____ Provided records
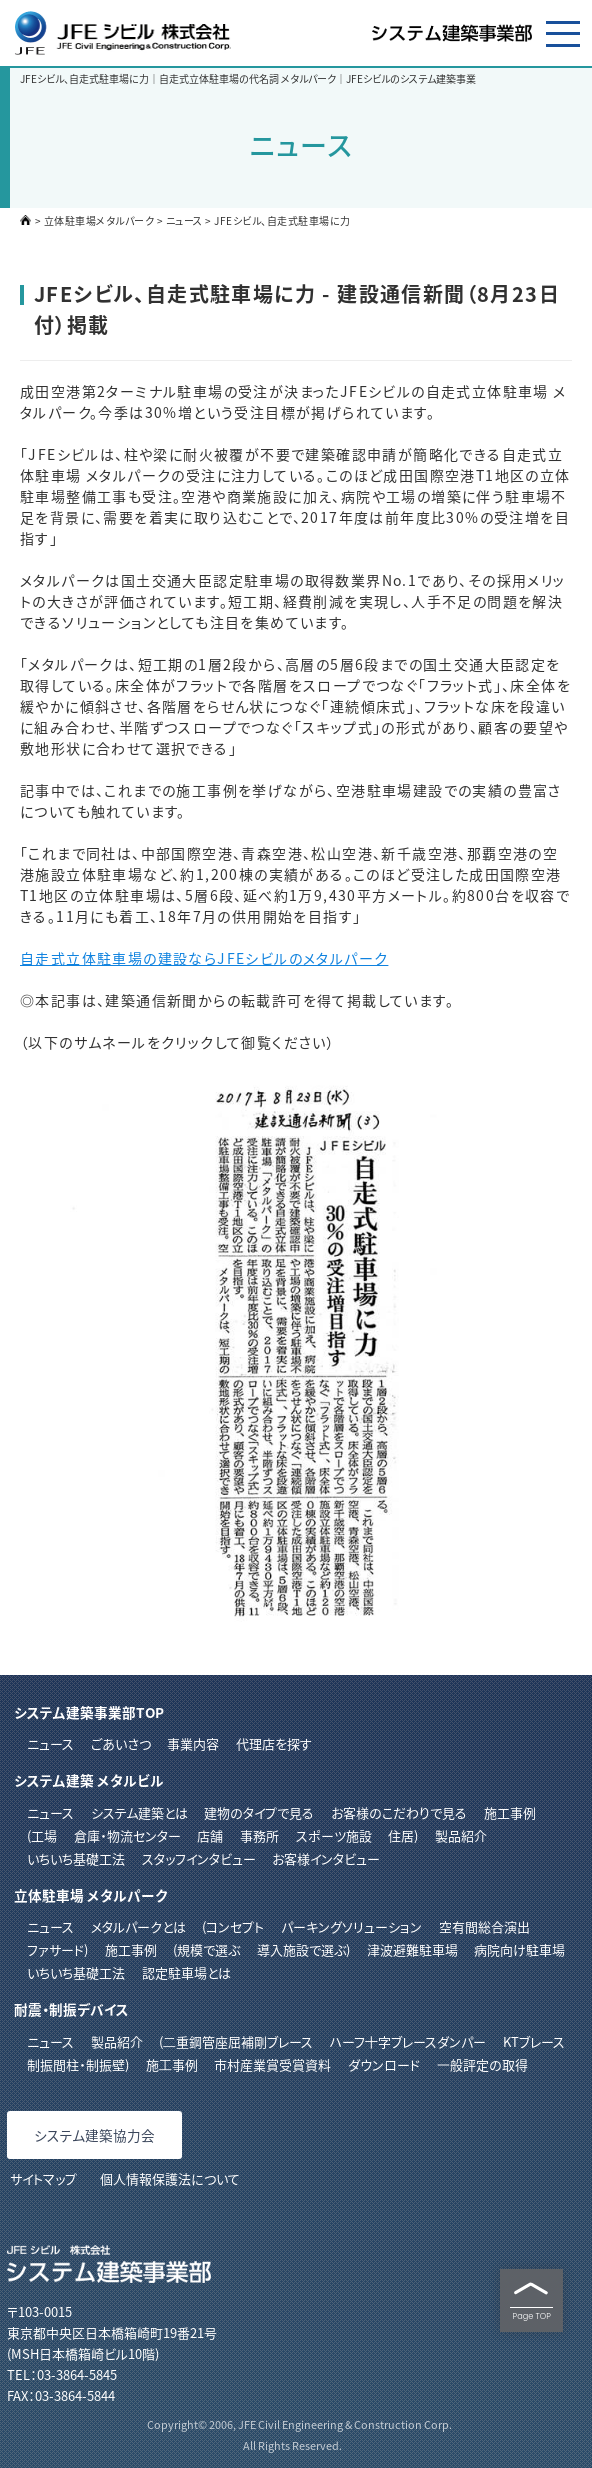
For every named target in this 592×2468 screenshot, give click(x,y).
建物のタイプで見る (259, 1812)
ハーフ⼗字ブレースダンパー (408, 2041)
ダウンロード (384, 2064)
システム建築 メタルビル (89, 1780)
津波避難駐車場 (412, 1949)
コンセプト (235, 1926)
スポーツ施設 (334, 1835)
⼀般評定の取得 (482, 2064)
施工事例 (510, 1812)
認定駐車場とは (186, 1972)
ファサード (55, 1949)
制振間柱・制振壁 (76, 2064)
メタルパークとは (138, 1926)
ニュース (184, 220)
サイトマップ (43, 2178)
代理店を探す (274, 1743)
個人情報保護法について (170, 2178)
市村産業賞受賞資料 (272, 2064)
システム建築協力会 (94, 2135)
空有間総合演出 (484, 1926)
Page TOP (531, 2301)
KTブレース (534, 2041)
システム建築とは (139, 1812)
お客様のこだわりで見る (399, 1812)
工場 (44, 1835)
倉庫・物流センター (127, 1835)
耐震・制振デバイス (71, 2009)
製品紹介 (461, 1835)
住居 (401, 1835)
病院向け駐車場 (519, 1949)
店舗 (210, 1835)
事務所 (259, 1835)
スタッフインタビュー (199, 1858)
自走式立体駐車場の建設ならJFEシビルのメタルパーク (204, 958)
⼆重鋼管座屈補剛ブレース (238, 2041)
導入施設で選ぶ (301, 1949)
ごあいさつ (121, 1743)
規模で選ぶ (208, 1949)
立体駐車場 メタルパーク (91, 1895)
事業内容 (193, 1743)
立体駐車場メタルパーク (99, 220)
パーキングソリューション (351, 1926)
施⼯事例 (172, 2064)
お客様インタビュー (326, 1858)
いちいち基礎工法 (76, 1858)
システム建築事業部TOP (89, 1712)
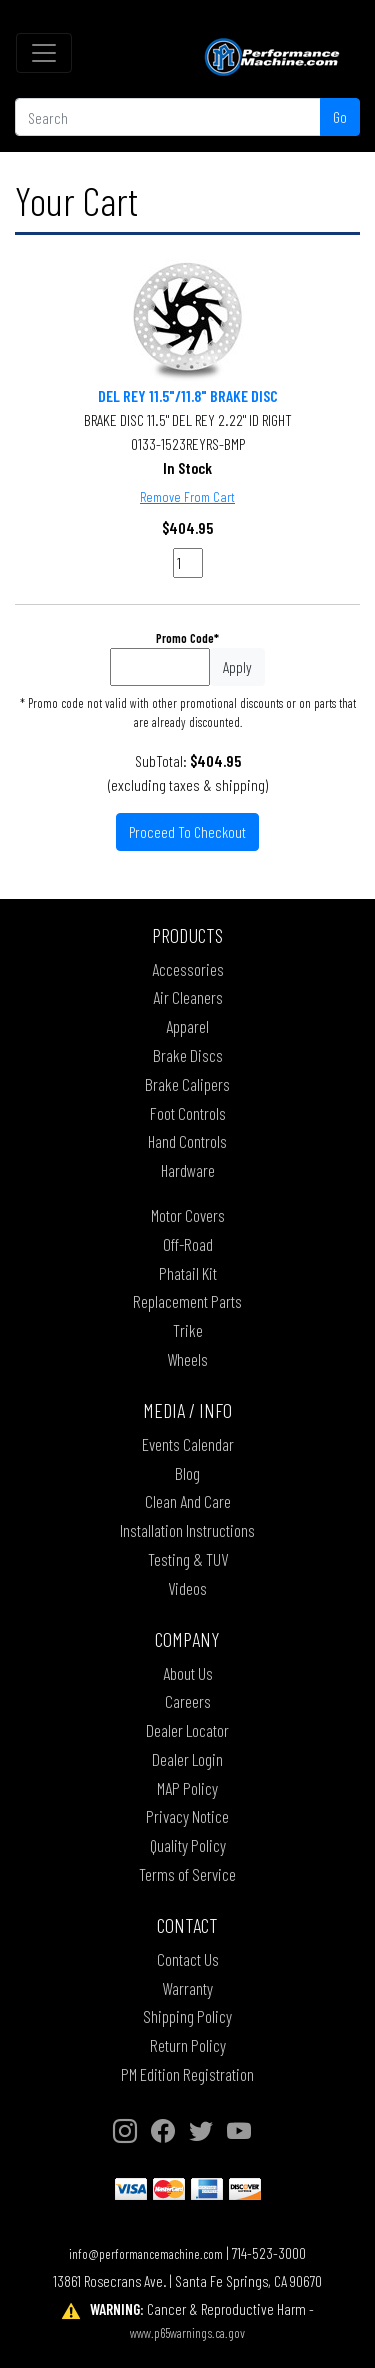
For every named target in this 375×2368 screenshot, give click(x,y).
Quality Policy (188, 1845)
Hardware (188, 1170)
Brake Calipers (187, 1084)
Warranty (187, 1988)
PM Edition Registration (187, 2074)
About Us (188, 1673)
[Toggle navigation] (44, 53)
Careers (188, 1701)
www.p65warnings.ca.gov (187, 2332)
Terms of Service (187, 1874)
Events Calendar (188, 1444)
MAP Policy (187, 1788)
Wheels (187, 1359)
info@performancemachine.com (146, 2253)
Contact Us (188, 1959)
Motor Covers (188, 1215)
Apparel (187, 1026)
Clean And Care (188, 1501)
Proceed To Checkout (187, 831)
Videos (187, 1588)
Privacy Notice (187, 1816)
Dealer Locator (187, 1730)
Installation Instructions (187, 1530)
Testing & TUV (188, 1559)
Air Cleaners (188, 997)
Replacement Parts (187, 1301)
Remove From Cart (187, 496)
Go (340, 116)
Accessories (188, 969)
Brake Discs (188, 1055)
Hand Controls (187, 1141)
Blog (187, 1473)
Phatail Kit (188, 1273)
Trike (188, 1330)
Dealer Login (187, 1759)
________
◆ **What you have to do**
Pictures stay out; everything else in the listing above is to be repeated exactly.

◆ **Written answer**
For every named target in this 592×2468 screenshot, give click(x,y).
建物のタイプで見る (259, 1812)
ハーフ⼗字ブレースダンパー (408, 2041)
ダウンロード (384, 2064)
システム建築 メタルビル (89, 1780)
津波避難駐車場 (412, 1949)
コンセプト (235, 1926)
スポーツ施設 (334, 1835)
⼀般評定の取得 (482, 2064)
施工事例 (510, 1812)
認定駐車場とは (186, 1972)
ファサード (55, 1949)
制振間柱・制振壁 (76, 2064)
メタルパークとは (138, 1926)
ニュース (184, 220)
サイトマップ (43, 2178)
代理店を探す (274, 1743)
個人情報保護法について (170, 2178)
市村産業賞受賞資料 (272, 2064)
システム建築協力会 (94, 2135)
空有間総合演出 (484, 1926)
Page TOP (531, 2301)
KTブレース (534, 2041)
システム建築とは (139, 1812)
お客様のこだわりで見る (399, 1812)
工場 (44, 1835)
倉庫・物流センター (127, 1835)
耐震・制振デバイス (71, 2009)
製品紹介 (461, 1835)
住居 (401, 1835)
病院向け駐車場 (519, 1949)
店舗 (210, 1835)
事務所 (259, 1835)
スタッフインタビュー (199, 1858)
自走式立体駐車場の建設ならJFEシビルのメタルパーク (204, 958)
⼆重鋼管座屈補剛ブレース (238, 2041)
導入施設で選ぶ (301, 1949)
ごあいさつ (121, 1743)
規模で選ぶ (208, 1949)
立体駐車場 メタルパーク (91, 1895)
事業内容 (193, 1743)
立体駐車場メタルパーク (99, 220)
パーキングソリューション (351, 1926)
施⼯事例 (172, 2064)
お客様インタビュー (326, 1858)
いちいち基礎工法 (76, 1858)
システム建築事業部TOP (89, 1712)
For every named target in this 375×2368 screenshot, give click(x,y).
Quality Policy (188, 1845)
Hardware (188, 1170)
Brake Calipers (187, 1084)
Warranty (187, 1988)
PM Edition Registration (187, 2074)
About Us (188, 1673)
[Toggle navigation] (44, 53)
Careers (188, 1701)
www.p65warnings.ca.gov (187, 2332)
Terms of Service (187, 1874)
Events Calendar (188, 1444)
MAP Policy (187, 1788)
Wheels (187, 1359)
info@performancemachine.com (146, 2253)
Contact Us (188, 1959)
Motor Covers (188, 1215)
Apparel (187, 1026)
Clean And Care (188, 1501)
Proceed To Checkout (187, 831)
Videos (187, 1588)
Privacy Notice (187, 1816)
Dealer Locator (187, 1730)
Installation Instructions (187, 1530)
Testing & TUV (188, 1559)
Air Cleaners (188, 997)
Replacement Parts (187, 1301)
Remove From Cart (187, 496)
Go (340, 116)
Accessories (188, 969)
Brake Discs (188, 1055)
Hand Controls (187, 1141)
Blog (187, 1473)
Phatail Kit (188, 1273)
Trike (188, 1330)
Dealer Login (187, 1759)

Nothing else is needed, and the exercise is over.